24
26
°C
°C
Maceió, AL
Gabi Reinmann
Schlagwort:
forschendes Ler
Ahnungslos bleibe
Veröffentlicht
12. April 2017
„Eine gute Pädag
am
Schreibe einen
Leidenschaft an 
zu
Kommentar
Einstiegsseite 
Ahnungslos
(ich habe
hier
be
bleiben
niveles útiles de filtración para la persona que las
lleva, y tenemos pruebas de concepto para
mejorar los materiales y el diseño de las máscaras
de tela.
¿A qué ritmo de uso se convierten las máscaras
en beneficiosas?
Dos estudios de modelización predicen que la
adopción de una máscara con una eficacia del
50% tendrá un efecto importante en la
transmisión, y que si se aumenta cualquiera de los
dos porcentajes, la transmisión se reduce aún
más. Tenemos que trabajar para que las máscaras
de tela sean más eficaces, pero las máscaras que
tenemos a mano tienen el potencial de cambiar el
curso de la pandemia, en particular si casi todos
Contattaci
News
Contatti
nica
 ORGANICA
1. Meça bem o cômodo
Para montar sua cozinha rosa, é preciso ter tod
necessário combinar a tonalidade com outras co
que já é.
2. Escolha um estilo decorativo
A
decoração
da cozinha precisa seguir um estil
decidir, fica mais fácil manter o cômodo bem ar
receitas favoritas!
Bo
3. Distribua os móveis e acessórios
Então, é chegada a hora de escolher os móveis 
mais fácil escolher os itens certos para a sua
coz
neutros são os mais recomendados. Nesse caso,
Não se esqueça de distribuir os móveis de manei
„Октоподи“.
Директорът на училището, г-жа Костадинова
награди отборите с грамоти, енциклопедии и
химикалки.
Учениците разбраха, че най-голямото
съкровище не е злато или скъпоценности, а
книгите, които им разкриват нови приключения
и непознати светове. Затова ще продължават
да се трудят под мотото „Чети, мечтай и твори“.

■ ■ ■ ■ ■

**Assigned task**: With the line that has "Veröffentlicht" as the first and the line that has "transmisión, y que" as the last, repeat exactly that run of lines above and no more.

**Task response**:
Veröffentlicht
12. April 2017
„Eine gute Pädag
am
Schreibe einen
Leidenschaft an 
zu
Kommentar
Einstiegsseite 
Ahnungslos
(ich habe
hier
be
bleiben
niveles útiles de filtración para la persona que las
lleva, y tenemos pruebas de concepto para
mejorar los materiales y el diseño de las máscaras
de tela.
¿A qué ritmo de uso se convierten las máscaras
en beneficiosas?
Dos estudios de modelización predicen que la
adopción de una máscara con una eficacia del
50% tendrá un efecto importante en la
transmisión, y que si se aumenta cualquiera de los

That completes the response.